### About this task
After finding the line that contains "字资产交易所的监管主要围绕反洗钱和资金跨境流动，两", give again that line and each one following it, exactly, until the records end.

Recorded data:
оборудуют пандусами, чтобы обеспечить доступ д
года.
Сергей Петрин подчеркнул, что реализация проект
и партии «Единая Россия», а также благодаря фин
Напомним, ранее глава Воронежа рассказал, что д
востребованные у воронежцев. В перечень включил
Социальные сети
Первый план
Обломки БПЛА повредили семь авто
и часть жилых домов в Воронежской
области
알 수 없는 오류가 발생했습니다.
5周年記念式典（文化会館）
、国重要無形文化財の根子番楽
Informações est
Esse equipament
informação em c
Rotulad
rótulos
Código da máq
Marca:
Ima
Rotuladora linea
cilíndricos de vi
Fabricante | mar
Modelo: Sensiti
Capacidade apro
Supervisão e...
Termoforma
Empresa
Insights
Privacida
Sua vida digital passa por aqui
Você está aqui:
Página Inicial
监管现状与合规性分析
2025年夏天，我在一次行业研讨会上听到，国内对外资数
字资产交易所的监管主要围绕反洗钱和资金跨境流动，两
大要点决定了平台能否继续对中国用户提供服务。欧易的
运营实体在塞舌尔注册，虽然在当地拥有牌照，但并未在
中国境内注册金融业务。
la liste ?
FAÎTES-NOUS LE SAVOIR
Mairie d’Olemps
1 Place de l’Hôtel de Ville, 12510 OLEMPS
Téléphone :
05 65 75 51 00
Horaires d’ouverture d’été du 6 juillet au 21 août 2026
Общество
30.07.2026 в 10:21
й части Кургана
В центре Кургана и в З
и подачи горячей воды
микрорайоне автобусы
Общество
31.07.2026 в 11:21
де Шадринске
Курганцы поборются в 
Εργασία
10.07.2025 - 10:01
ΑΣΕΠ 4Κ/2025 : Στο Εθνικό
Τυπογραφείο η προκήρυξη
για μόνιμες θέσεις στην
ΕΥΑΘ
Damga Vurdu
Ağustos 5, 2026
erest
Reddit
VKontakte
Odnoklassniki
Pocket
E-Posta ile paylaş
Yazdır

### Result
字资产交易所的监管主要围绕反洗钱和资金跨境流动，两
大要点决定了平台能否继续对中国用户提供服务。欧易的
运营实体在塞舌尔注册，虽然在当地拥有牌照，但并未在
中国境内注册金融业务。
la liste ?
FAÎTES-NOUS LE SAVOIR
Mairie d’Olemps
1 Place de l’Hôtel de Ville, 12510 OLEMPS
Téléphone :
05 65 75 51 00
Horaires d’ouverture d’été du 6 juillet au 21 août 2026
Общество
30.07.2026 в 10:21
й части Кургана
В центре Кургана и в З
и подачи горячей воды
микрорайоне автобусы
Общество
31.07.2026 в 11:21
де Шадринске
Курганцы поборются в 
Εργασία
10.07.2025 - 10:01
ΑΣΕΠ 4Κ/2025 : Στο Εθνικό
Τυπογραφείο η προκήρυξη
για μόνιμες θέσεις στην
ΕΥΑΘ
Damga Vurdu
Ağustos 5, 2026
erest
Reddit
VKontakte
Odnoklassniki
Pocket
E-Posta ile paylaş
Yazdır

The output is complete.